The region became the union territory of Arunachal Pradesh in 1972, and India's 24th state in December 1986.

Society and Culture

Most of the population of Arunachal Pradesh is of Asiatic origin and shows physical affinities with the peoples of Tibet and the Myanmar hill region. There are dozens of tribes and subtribes, each with a specific geographic distribution. In western Arunachal Pradesh the main tribes are the Nissi (Nishi or Dafla), Sulung, Sherdukpen, Aka, Monpa, Apa Tani, and Hill Miri. The Adi, the largest tribal group in the state, occupy the central region. The Mishmi occupy the northeastern hills, and the Wancho, Nocte, and Tangsa inhabit the southeastern district of Tirap.These tribal groups speak about 50 distinct languages and dialects, belonging mostly to the Tibeto-Burmese branch of the Sino-Tibetan language family. They are often mutually unintelligible and, thus, Assamese, Hindi, and English are used as lingua francas in the region. As a rule, the tribes do not intermarry, and each follows distinct social, cultural, and religious practices. The most common religious practice is animism, in which deities of nature and various spirits are worshiped. Ritual sacrifice is also common, and the mithun (a domesticated gaur, or wild ox) is especially revered as a sacrificial animal. Hindu beliefs and practices have penetrated the region, especially among populations near the Assam lowlands. Tibetan Buddhism is found among groups near the Tibetan border, and some tribes along the Myanmar border practice the Southeast Asian form of this religion, Hinayana Buddhism.

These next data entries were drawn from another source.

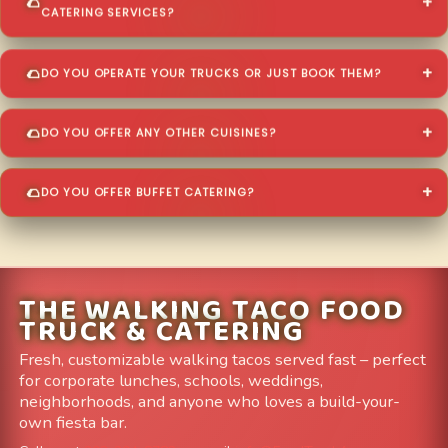
CATERING SERVICES?
DO YOU OPERATE YOUR TRUCKS OR JUST BOOK THEM?
DO YOU OFFER ANY OTHER CUISINES?
DO YOU OFFER BUFFET CATERING?
THE WALKING TACO FOOD
TRUCK & CATERING
Fresh, customizable walking tacos served fast – perfect
for corporate lunches, schools, weddings,
neighborhoods, and anyone who loves a build-your-
own fiesta bar.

Economy and Infrastructure

Arunachal Pradesh is well endowed with an abundant forest cover, mineral, and hydel power resources. the principal crops are rice. Maize, millet, wheat, pulses (edible seeds gathered from pea and bean crops), potatoes, sugarcane, fruit, and oilseeds are also important. Many areas depend on shifting cultivation (also known as slash-and-burn agriculture), in which trees and grasses are burned from an area so a crop may be planted for several seasons and then shifted to a new area. Industry is small scale and includes timber, rice, and oil mills; soap and candle making; sericulture (raising silkworms for the production of raw silk); and handicrafts. The economic potential of Arunachal Pradesh's forests and rivers, and of its coal, oil, and other mineral deposits has yet to be exploited, partly because rough terrain makes transportation difficult.Coal reserves of the state comprising of the Namchik-Namphuk coal mine in Tirap district, are estimated at 90 million tonnes and the crude oil reserves are estimated to be 1.5 million tonnes. Deposits of dolomite, limestone, graphite, quartzite, kyanite, mica, iron and copper are also reported to be found here.

The state's rugged terrain makes transport and communications extremely difficult. With few surfaced roads and no railways in Arunachal Pradesh, links with the rest of India are limited.

Tourist Centres

Places of tourist interest in the state include Bomdila, Tawang and the nearby Buddhist monastery, which happens to be the largest in India. Itanagar is famous for its excavated ruins of the historical Ita Fort, and the attractive Gyaker Sinyi or the Ganga Lake. Malinithan and Bhismaknagar are the two important archaeological sites in the state, and Parashuram Kund is a prominent pilgrimage site. Namdapha Wildlife sanctuary in the Changlang district is home to the rare Hoolock gibbon.